Whew – sorry that was a long paragraph! Here is one of my student’s brackets right now:
Here are all 14 brackets:
After we filled out our brackets, each student was given a list of all 64 teams in the tournament, their wins-losses for the season, and a blank. They paired up with a friend to calculate the winning percentages of each team. We then looked at which teams had the highest and the lowest. They were allowed to make changes to their bracket based on this information – and several of them wanted to 🙂
Here’s my copy (it’s a mess b/c we wrote lots of other stuff on it too!):
Once all of the students had done this, we next discussed what state each team comes from. They wrote the state name or abbreviation next to the team on their percentages page. Next they determine how many teams were from each state. We found out that the state with the most teams in the tourney (5) was North Carolina! (One thing I emphasized was the fact that the teams in the tournament are not the states’ only teams! They seemed to think that because Hawaii has no teams in the tournament, it means they have no teams at all…so we talked about how these are the best of the best!)
Each student received a map of the U.S. while I had a larger one hung on the board. We then filled in each state with a different color based on how many teams that state has in the tournament. For example, NC has 5 teams so we colored it orange; KY, OH, NY, and CA each have 4 teams so we colored them purple; etc, creating a key in the corner of the map.
Here is a student-colored map…
…and mine on the board:
Once we colored our whole map, we determined the fraction and percentage of states with 5 teams, 4 teams, and so on.

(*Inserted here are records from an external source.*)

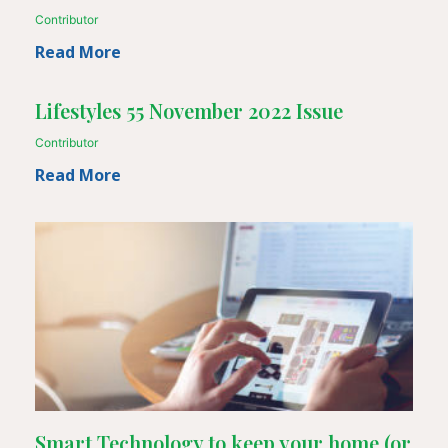
Contributor
Read More
Lifestyles 55 November 2022 Issue
Contributor
Read More
Smart Technology to keep your home (or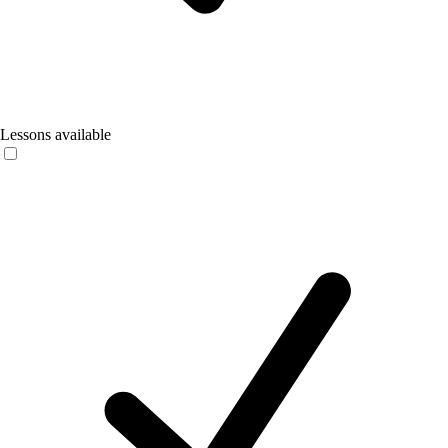
Lessons available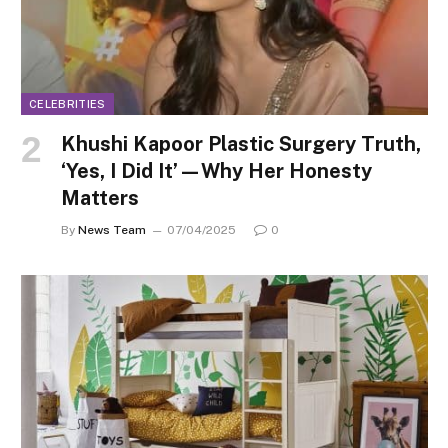
CELEBRITIES
Khushi Kapoor Plastic Surgery Truth,
‘Yes, I Did It’—Why Her Honesty
Matters
By
News Team
07/04/2025
0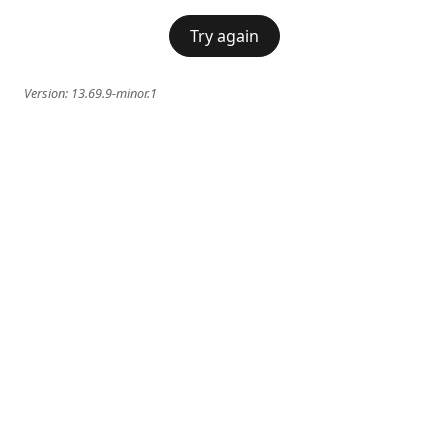
Try again
Version:
13.69.9-minor.1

We also looked at the distribution of teams, noticing that the majority of states with teams are in the eastern part of the country. We discussed why this might be.

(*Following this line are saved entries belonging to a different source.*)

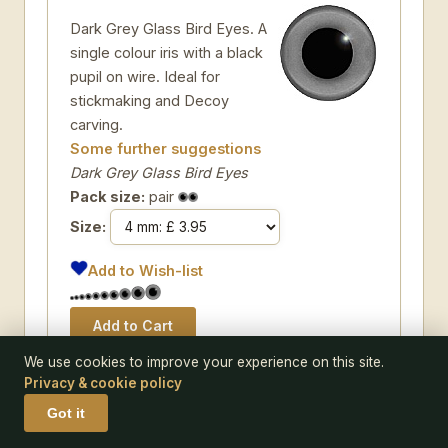
Dark Grey Glass Bird Eyes. A
single colour iris with a black
pupil on wire. Ideal for
stickmaking and Decoy
carving.
Some further suggestions
Dark Grey Glass Bird Eyes
Pack size:
pair
Size:
Add to Wish-list
We use cookies to improve your experience on this site.
Privacy & cookie policy
Got it
CODE 180-L07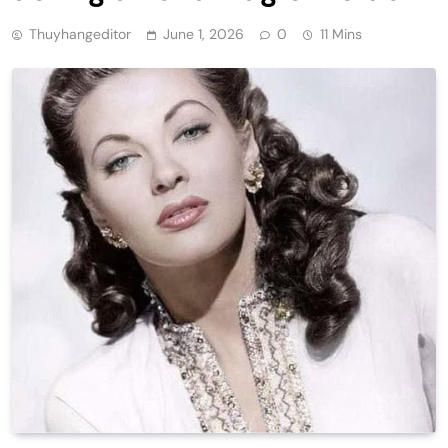
Thuyhangeditor
June 1, 2026
0
11 Mins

Our next task involved each student choosing a team they were interested in learning more about. I created an information page for the students to fill out while doing research about their team. It involves everything from basic information, such as the team’s mascot, colors, and coach, to more detailed, such as the heights of each player and their field goal percentages (and looking to see if there is a correlation between the 2!). I found some websites for the students to use while conducting their research and set them off on their own.
Update: I have since uploaded the team research fact page I created to TpT – check it out! http://www.teacherspayteachers.com/Product/NCAA-March-Madness-Basketball-Tournament-Team-Research
Now, I only have access to 6 or 7 computers in my room and the 4th grade room next door, so I created something for the rest of the students to work on while the other half was doing their research. I compiled a list of all of the Rounds 1 and 2 games that had been played and recorded the final score, as well as in what city the game was played. The students answered 13 questions about these games, including what games had the highest and lowest total points scored, what games had the highest and lowest points scored by a winning team, how many upsets there had been, which teams traveled the farthest/least far to play their first round game, and which two teams that played each other are farthest from/closest to each other geographically. They were allowed to use a calculator and an atlas to help with these questions.
So what do you think?! This is what we have done so far; I am hoping to have each student present the information learned about their researched team, but I am trying to figure out a creative yet simple way to do so. Maybe a poster?
There will also be a prize for the student who receives the most points based on his/her bracket. Right now one of my three girls is in first place! I think the boys were a bit shocked by that…haha. I was quite proud 🙂
It’s been fun to see the students come in each day to check out their updated brackets and see how they did. I think many of them are watching the games at home too, because they like to ask if I watched a particular game and if I “can believe that they won?!” or some comment like it.
This has been an exciting way to keep our March busy and fun, and thankfully the students are enjoying it too!!